I’ve been thinking about playing the Rolling Stones in church. Over the last few weeks I’ve been teaching a series on the supernatural universe and I can’t shake this old song the Stones recorded back in 1968. You usually don’t think of the Stones as being valuable assets in communicating spiritual truth, but I think one of their early songs communicates an essential spiritual truth in a way that some of the best of theologians can’t equal. Even more unlikely, the name of the song I refer to is “Sympathy for the Devil.”
The song was written by Mick Jagger and Keith Richards. In later interviews Jagger attributed inspiration for the piece to Baudelaire, but critics have linked it to Russian novelist Mikhail Bulgakov’s The Master and the Margarita. Sung in the first person, Jagger begins the piece by singing:
Please allow me to introduce myself
I'm a man of wealth and taste
I've been around for long, long years
Stole many man's soul and faith
In these short phrases the song introduces the concept of personified evil. Jagger later identifies his narrator specifically as “Lucifer.” When theologians attempt to piece together the origins of evil they usually identify Lucifer as one of the highest order of angels that became corrupted through his great beauty and decided he no longer wanted to serve God, but be God. He was cast out of God’s presence and in this scenario convinced one-third of the angelic ranks to rebel with him. These fallen angels then became what we today identify as the Devil and demons that wage war against God and his purposes. Note how the song spells this out. The second stanza finds the narrator informing us that:
And I was 'round when Jesus Christ
Had his moment of doubt and pain
Made damn sure that Pilate
Washed his hands and sealed his fate
Then Mick launches into the chorus:
Pleased to meet you
Hope you guess my name
But what's puzzling you
Is the nature of my game
We live in a complex world. It is “puzzling.” It is a world where “good” happens. There is love, beauty, compassion, creativity, and wonder. But it is also a world in which pain, suffering, death, and destruction are daily occurrences. Religious leaders, thinkers, and philosophers throughout the ages have tried to create unified systems of thought that bring these conflicting realities together in some meaningful explanation of life. The Stones continue:
I stuck around St. Petersburg
When I saw it was a time for a change
Killed the Czar and his ministers
Anastasia screamed in vain
I rode a tank
Held a general's rank
When the blitzkrieg raged
And the bodies stank
I watched with glee
While your kings and queens
Fought for ten decades
For the gods they made
I shouted out,
"Who killed the Kennedys?"
When after all
It was you and me
From the time of Christ through the modern era, “Sympathy for the Devil” paints a picture of evil at work in the most destructive of human events. The question we need to ask is whether this concept reflects a primitive belief system that needed to invent the realm of the demonic to explain the tragedies of life, or whether the picture and description in the Bible, on which the concepts contained in the song are based, is a timeless description of the true nature of the fallen universe.
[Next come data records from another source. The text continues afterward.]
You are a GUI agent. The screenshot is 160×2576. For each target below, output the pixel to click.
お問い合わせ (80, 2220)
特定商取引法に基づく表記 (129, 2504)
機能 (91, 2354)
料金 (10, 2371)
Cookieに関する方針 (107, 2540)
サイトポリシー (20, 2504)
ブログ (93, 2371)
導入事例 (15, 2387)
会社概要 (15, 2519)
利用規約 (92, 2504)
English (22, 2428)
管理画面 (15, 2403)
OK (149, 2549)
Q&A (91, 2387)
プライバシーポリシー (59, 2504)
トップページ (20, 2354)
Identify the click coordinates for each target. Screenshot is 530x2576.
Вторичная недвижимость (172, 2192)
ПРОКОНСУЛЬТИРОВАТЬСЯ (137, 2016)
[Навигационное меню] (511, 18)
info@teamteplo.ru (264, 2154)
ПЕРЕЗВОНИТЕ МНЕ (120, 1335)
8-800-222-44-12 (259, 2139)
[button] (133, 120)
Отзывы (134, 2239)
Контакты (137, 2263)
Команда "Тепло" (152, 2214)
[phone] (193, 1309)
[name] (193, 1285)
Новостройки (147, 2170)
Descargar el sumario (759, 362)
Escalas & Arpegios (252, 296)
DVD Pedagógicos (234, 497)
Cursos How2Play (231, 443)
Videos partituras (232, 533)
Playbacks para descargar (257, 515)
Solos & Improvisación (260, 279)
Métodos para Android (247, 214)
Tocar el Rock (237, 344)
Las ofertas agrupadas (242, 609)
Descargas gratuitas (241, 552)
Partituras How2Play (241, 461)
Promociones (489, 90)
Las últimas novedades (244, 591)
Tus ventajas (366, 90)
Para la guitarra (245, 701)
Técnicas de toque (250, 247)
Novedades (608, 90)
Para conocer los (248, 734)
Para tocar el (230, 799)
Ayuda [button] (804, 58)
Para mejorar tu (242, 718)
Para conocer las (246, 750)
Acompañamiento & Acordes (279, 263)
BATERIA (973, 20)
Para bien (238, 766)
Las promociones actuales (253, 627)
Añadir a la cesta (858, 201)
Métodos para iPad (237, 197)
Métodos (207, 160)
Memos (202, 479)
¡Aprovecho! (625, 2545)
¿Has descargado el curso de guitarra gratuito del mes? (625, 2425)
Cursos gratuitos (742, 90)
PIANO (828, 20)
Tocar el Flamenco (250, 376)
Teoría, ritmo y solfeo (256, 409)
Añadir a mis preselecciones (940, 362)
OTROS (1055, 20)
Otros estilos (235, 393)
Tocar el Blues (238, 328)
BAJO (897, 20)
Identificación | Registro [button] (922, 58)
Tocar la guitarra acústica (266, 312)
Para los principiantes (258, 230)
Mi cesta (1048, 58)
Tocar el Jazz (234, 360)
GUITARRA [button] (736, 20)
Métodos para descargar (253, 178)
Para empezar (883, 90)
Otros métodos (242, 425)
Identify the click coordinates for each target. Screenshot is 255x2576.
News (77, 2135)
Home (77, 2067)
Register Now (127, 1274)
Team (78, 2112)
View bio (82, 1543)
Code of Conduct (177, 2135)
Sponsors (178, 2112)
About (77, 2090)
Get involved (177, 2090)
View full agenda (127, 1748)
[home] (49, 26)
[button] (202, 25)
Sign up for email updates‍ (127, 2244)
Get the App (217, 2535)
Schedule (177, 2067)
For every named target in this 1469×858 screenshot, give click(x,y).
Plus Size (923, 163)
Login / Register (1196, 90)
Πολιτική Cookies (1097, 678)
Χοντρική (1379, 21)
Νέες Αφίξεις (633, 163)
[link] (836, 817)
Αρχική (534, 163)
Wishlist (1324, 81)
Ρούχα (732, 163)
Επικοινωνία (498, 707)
In one final stanza, Lucifer suggests that:
Just as every cop is a criminal
And all the sinners saints
As heads is tails
Just call me Lucifer
'Cause I'm in need of some restraint
The implication is that wrong can be right and right can be wrong, or at least that our narrator can twist the facts in a way that “puzzle” us. The conclusion is a warning:
So if you meet me
Have some courtesy
Have some sympathy, and some taste
Use all your well-learned politesse
Or I'll lay your soul to waste.
I don’t think Jagger and Richards necessarily hold a biblical world-view. I imagine they were simply trying to create a song that wrestled with the fact that something is horribly wrong with the way things are and found the imagery of the Bible helpful in communicating the idea. I remember the outrage that accompanied the release of the song in 1968. The Stones were accused of being Satanists and perverting the mind of America’s youth. At the time I couldn't have cared less. I just thought the music was great. Then when a young man was murdered during the Stones concert at Altamont the rumor spread that it happened while the band was performing this piece. It wasn’t true (they were actually performing “Under My Thumb”), but the rumors grew. Then several years later, as I wrestled with these issues and sought to come to grips with the problem of pain and evil in the world I rediscovered the song and found it to be pure genius. As I found myself addressing these issues in my teaching work I couldn’t shake the song from my mind. I even went to YouTube and discovered that the session in the studio when the song was recorded back in June of 1968 had been filmed. It seems that Jean Luc-Godard was working on a film on the American counter-culture and dropped in the studio to shoot some footage of the Stones – just as they were recording the song.
So what do you think? Should I play it in church? The Stones and theology? Jesus and “Sympathy for the Devil?” What would Jesus do – or play?